▸ **The problem**:
Report each line from the data below that holds the word "interest".

··· Given data ···

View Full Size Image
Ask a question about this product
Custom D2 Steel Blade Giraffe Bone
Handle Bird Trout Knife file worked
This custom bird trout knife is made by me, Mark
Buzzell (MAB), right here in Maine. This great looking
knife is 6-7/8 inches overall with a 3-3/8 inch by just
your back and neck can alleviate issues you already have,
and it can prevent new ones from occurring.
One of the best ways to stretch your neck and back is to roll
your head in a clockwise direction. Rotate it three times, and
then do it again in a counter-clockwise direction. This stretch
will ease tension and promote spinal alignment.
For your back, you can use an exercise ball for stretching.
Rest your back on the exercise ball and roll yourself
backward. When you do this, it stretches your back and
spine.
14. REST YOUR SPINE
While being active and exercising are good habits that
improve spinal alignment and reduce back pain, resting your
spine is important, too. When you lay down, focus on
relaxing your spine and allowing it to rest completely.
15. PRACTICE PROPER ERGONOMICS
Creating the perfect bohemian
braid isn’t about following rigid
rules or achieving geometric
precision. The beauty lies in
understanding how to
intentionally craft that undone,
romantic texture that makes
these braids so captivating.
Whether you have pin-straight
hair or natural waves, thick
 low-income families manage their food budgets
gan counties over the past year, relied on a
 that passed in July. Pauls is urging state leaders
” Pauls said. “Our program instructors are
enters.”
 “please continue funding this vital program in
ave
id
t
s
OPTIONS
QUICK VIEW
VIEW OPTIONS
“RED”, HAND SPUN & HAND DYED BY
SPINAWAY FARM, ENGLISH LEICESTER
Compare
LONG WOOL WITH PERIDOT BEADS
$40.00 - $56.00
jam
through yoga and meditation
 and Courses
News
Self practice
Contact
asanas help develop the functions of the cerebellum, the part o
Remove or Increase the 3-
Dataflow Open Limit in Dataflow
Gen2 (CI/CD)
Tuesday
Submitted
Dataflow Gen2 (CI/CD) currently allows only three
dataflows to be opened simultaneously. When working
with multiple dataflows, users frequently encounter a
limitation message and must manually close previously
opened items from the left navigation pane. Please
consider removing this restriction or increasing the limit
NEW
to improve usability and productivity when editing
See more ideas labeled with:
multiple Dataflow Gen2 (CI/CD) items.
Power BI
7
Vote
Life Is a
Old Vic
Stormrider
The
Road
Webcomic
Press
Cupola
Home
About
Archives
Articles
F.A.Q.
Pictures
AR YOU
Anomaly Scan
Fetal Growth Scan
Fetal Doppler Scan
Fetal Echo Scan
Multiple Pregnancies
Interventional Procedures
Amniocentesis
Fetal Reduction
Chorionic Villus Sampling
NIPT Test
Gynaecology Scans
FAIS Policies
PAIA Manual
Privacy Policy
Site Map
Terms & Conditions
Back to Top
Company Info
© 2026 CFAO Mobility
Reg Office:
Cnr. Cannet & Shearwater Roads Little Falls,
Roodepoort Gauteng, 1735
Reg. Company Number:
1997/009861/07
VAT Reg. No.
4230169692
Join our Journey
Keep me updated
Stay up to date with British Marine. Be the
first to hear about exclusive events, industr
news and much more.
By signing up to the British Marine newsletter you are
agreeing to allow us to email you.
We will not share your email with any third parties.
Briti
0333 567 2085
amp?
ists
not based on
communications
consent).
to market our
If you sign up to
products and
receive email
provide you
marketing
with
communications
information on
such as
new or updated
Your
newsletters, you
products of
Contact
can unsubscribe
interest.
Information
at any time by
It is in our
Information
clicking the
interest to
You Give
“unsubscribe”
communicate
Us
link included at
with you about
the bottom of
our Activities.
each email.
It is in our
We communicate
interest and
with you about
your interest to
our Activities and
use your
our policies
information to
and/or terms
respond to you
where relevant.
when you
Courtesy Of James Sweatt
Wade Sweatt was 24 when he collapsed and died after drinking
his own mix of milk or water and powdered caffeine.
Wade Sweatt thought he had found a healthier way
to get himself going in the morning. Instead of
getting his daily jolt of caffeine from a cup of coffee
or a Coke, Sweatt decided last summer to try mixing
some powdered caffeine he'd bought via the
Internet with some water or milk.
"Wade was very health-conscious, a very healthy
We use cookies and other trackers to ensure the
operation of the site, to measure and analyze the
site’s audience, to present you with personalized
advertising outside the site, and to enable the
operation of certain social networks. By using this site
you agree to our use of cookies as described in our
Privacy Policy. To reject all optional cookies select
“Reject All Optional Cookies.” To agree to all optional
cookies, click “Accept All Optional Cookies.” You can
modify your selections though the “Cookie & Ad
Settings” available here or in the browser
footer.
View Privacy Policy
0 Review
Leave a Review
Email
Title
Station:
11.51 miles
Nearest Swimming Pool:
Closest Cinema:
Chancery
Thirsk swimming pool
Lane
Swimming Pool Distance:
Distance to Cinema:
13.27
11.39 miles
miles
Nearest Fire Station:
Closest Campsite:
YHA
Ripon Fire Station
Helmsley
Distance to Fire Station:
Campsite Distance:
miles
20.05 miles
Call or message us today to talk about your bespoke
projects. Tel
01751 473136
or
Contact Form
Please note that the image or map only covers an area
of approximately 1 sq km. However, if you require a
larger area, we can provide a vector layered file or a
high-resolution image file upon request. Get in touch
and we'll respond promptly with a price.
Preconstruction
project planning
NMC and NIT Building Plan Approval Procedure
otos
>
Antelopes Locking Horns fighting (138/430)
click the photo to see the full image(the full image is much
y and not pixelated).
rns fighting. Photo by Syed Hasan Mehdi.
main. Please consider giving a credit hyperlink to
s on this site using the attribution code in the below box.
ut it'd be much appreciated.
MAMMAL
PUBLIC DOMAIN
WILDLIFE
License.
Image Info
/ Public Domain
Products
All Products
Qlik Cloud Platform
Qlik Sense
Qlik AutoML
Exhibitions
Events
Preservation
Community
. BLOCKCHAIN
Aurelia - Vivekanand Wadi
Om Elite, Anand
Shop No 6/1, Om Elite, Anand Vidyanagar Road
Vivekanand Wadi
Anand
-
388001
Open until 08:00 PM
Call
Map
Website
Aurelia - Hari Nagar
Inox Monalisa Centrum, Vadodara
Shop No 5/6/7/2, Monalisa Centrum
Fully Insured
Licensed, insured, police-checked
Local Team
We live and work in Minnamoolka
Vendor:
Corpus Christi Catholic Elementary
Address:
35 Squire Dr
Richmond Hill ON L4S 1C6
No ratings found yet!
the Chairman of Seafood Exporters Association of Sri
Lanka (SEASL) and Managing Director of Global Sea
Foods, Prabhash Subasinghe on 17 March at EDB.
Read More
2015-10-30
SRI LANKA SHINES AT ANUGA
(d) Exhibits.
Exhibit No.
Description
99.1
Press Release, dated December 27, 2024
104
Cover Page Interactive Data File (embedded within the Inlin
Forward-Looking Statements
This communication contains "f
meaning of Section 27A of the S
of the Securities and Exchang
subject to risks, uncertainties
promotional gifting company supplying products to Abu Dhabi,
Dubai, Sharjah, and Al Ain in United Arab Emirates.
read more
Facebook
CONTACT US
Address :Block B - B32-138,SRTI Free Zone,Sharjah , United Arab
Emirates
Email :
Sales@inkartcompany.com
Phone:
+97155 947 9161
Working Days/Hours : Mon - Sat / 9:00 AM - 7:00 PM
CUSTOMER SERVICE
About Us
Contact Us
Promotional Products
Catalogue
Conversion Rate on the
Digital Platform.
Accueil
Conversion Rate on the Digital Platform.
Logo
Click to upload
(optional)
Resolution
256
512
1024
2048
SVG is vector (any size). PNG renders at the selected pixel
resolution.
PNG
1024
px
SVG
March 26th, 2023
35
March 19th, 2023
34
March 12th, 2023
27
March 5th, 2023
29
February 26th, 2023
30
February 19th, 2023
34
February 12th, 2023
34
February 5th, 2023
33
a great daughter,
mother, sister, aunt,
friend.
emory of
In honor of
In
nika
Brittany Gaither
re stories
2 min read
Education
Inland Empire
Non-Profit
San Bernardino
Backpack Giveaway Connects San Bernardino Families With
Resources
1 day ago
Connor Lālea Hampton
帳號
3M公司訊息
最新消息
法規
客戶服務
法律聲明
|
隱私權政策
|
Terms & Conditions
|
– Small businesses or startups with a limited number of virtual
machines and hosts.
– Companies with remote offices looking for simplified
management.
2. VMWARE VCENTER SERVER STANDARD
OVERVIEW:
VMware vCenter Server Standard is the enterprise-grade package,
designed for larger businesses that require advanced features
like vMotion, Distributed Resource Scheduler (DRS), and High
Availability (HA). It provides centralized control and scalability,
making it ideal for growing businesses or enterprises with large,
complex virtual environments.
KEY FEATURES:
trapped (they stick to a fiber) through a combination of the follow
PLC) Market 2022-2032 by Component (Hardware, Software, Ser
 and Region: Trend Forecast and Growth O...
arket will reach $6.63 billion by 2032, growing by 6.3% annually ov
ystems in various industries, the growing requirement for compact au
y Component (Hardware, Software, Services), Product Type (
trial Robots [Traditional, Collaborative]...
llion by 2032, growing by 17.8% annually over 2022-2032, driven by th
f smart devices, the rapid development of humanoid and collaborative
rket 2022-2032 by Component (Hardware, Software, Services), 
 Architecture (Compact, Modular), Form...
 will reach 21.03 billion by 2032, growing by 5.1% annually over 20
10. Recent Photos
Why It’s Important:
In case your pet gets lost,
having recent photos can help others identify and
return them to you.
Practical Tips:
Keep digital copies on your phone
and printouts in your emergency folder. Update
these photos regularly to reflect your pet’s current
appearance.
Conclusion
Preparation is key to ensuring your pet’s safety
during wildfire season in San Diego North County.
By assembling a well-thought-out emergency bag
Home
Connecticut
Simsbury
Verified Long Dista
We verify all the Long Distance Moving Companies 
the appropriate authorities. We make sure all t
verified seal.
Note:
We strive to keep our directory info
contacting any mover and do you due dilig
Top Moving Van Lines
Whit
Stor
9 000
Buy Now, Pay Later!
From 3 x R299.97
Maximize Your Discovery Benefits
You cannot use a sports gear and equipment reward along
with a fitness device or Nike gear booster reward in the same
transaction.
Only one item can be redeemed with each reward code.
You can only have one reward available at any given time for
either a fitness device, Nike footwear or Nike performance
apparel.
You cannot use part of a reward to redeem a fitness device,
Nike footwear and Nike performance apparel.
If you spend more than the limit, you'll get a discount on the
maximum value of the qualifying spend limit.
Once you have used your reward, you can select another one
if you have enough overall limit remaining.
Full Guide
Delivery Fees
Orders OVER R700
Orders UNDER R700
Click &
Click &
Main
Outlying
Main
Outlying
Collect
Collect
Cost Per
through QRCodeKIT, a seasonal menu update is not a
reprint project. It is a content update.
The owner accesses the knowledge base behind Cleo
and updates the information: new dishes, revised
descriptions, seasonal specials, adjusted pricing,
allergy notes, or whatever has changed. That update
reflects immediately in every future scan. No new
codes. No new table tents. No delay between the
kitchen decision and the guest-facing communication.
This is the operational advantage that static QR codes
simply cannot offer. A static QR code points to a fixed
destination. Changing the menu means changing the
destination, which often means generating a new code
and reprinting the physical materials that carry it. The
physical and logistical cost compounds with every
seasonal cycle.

···

▸ **Your response**:
interest.
interest to
interest and
your interest to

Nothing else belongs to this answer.